▽

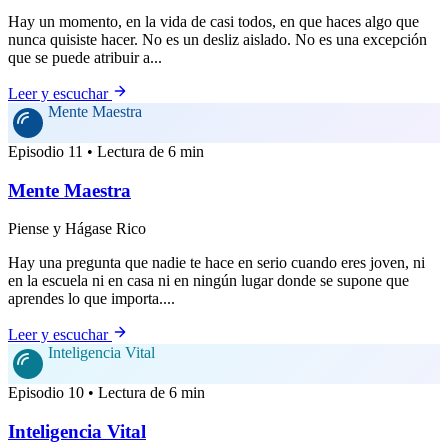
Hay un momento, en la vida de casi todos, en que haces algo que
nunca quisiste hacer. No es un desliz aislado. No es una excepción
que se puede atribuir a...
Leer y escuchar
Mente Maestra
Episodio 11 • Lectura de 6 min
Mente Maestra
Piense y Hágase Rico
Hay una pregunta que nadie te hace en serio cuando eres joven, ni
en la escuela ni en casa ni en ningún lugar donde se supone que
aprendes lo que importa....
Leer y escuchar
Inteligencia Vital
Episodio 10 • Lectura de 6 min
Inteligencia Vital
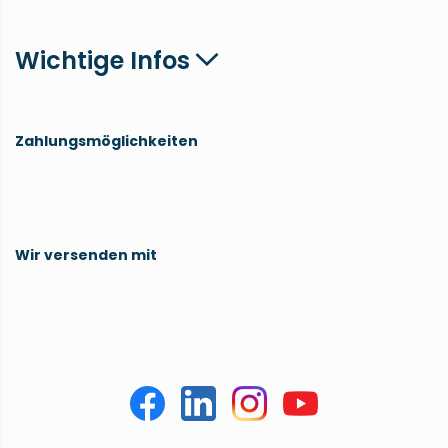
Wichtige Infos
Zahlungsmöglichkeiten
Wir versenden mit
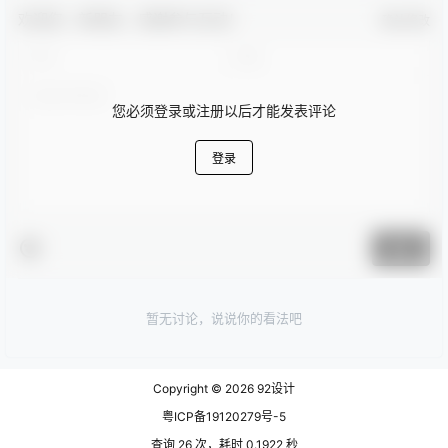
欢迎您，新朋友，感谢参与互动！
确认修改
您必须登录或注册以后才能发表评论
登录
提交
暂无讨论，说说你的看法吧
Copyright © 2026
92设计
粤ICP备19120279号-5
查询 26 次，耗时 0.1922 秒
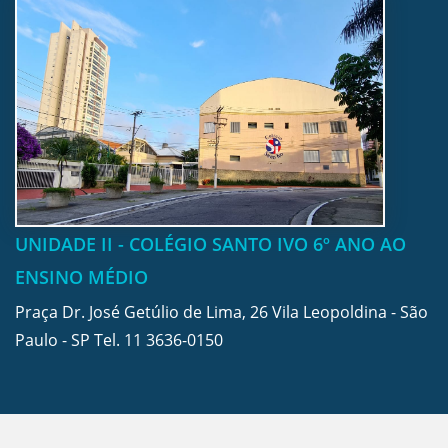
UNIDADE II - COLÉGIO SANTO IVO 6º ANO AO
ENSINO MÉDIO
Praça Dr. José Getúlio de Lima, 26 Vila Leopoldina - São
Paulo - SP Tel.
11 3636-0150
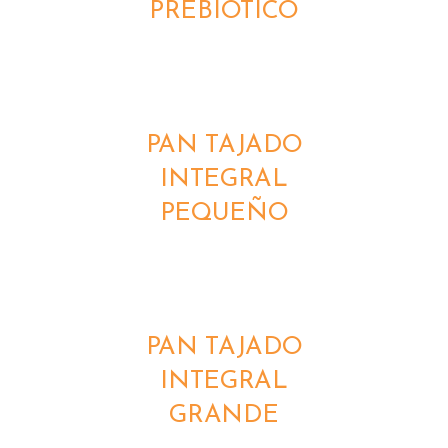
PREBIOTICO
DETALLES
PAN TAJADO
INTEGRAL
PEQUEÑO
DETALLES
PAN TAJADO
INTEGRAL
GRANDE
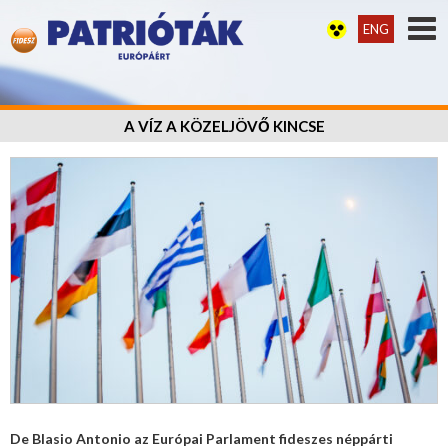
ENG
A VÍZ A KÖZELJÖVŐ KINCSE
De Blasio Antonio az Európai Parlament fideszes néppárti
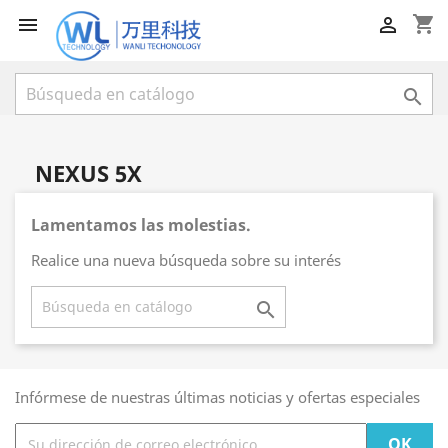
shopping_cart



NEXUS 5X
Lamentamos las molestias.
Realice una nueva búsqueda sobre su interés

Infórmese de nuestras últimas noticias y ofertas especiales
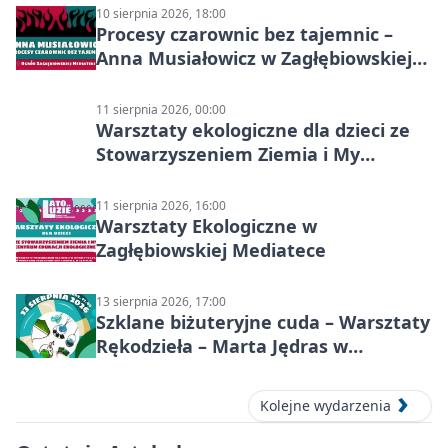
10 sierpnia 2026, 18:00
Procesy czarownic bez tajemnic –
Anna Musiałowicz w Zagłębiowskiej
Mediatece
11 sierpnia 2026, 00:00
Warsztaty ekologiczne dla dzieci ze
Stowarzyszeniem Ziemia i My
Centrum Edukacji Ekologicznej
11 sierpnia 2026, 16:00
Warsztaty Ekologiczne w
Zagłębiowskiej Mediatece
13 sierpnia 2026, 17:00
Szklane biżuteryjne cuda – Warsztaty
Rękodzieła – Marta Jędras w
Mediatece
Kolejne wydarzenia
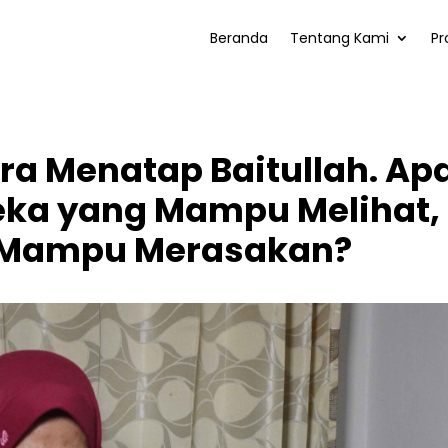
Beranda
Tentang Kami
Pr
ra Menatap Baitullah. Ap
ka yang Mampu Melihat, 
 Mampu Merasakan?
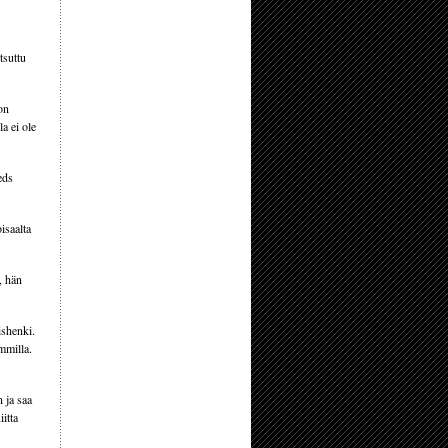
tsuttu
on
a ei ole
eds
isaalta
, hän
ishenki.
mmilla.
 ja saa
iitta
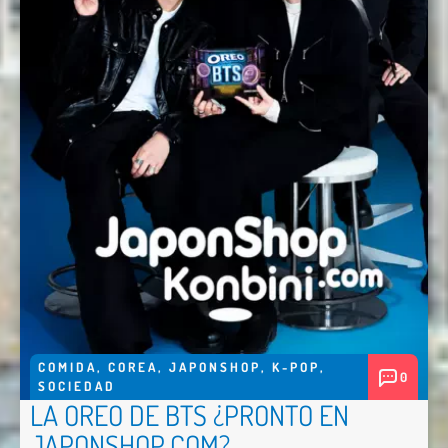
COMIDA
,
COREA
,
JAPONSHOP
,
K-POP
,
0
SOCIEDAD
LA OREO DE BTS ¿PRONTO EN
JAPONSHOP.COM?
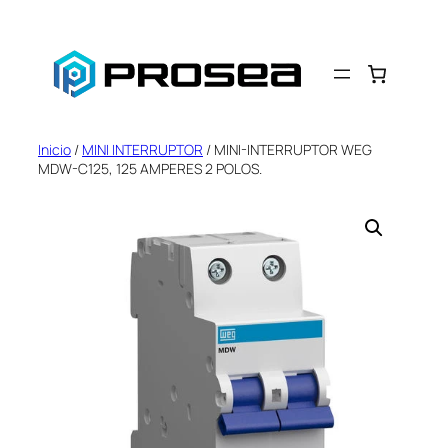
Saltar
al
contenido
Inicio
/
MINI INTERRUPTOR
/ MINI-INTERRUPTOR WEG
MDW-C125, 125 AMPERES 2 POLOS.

△
▽

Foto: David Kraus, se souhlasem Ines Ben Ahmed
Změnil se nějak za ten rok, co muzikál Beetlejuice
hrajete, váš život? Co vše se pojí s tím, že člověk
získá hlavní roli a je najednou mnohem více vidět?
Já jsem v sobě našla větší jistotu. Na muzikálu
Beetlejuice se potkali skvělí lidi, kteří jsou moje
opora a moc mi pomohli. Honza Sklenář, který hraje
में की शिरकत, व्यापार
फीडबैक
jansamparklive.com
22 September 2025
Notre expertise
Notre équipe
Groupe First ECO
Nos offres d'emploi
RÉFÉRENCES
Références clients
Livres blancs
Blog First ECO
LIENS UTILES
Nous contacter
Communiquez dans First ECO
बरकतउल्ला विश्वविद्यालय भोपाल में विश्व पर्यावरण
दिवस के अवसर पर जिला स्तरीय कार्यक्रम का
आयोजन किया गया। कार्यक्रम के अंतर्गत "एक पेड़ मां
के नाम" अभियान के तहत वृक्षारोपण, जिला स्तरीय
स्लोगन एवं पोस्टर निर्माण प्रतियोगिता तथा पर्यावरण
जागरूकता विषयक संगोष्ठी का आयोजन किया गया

△

EXERCISE GOAL
From the entries above, write out only the lines starting at the line that holds "Nous contacter" and ending at the line that holds "जागरूकता विषयक संगोष्ठी का आयोजन किया गया", keeping both and matching them exactly.

RESPONSE TO THE TASK
Nous contacter
Communiquez dans First ECO
बरकतउल्ला विश्वविद्यालय भोपाल में विश्व पर्यावरण
दिवस के अवसर पर जिला स्तरीय कार्यक्रम का
आयोजन किया गया। कार्यक्रम के अंतर्गत "एक पेड़ मां
के नाम" अभियान के तहत वृक्षारोपण, जिला स्तरीय
स्लोगन एवं पोस्टर निर्माण प्रतियोगिता तथा पर्यावरण
जागरूकता विषयक संगोष्ठी का आयोजन किया गया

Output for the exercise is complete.